Lateral Leg Raises with Balance

Lateral Leg Raises with Balance is an excellent exercise for strengthening the hip muscles, glutes and core. The exercise also improves balance and stability, making it ideal for rehabilitation, injury prevention and general strength development.

Correct Form and Technique

How to perform Lateral Leg Raises with Balance correctly:

  1. Starting position: Stand upright with your weight on one leg and keep your core tight. The arms can be held out to the side for balance.
  2. Movement: Lift the other leg out to the side as high as possible, while keeping the body upright and stable. Slowly lower your leg back without losing your balance.
  3. Control: Keep the hip stable and avoid swaying with the upper body during the movement.
  4. Breathe: Breathe out when you lift the leg, and in when you lower it.

Common Errors

To get the most out of the exercise, avoid these mistakes:

  • Compensation with the upper body: Avoid leaning the upper body to compensate for the movement. Keep your back straight and use your hips to lift your leg.
  • Fast movement: Perform the exercise slowly for maximum muscle activation and improved balance.

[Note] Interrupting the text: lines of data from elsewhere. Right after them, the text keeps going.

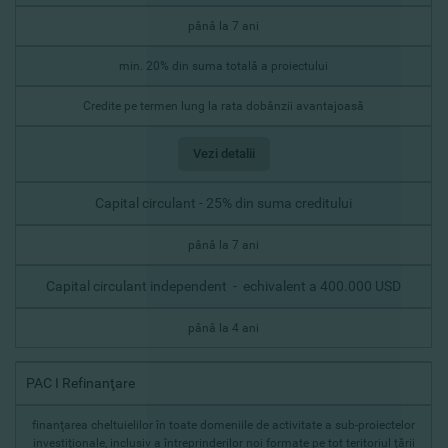
pânâ la 7 ani
min. 20% din suma totală a proiectului
Credite pe termen lung la rata dobânzii avantajoasă
Vezi detalii
Capital circulant - 25% din suma creditului
pânâ la 7 ani
Capital circulant independent - echivalent a 400.000 USD
pânâ la 4 ani
PAC I Refinanţare
finanţarea cheltuielilor în toate domeniile de activitate a sub-proiectelor
investiţionale, inclusiv a întreprinderilor noi formate pe tot teritoriul ţării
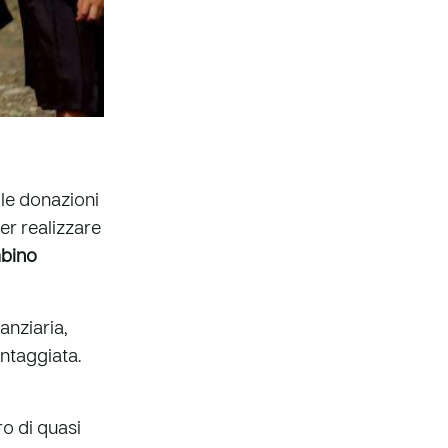
le donazioni
er realizzare
mbino
anziaria,
ntaggiata.
ro di quasi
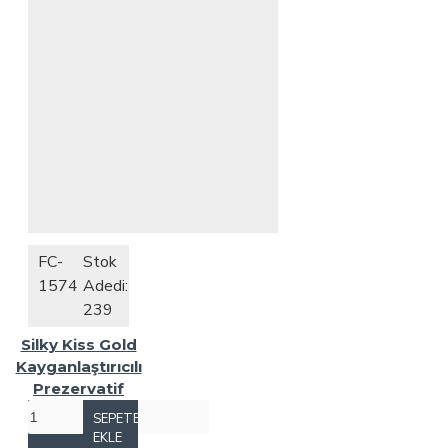
FC-
Stok
1574
Adedi:
239
Silky Kiss Gold
Kayganlaştırıcılı
Prezervatif
SEPETE
EKLE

Modifications and Variants

Adapt the exercise to your level:

  • Beginner level: Perform the exercise next to a wall or chair for support if you struggle with balance.
  • Advanced level: Use a resistance band around your ankles to increase intensity and muscle activation.

Repetitions and Sets

Aim for 3 sets of 12-15 repetitions per leg. The exercise can be integrated into the warm-up or as part of a strength training routine for the lower body.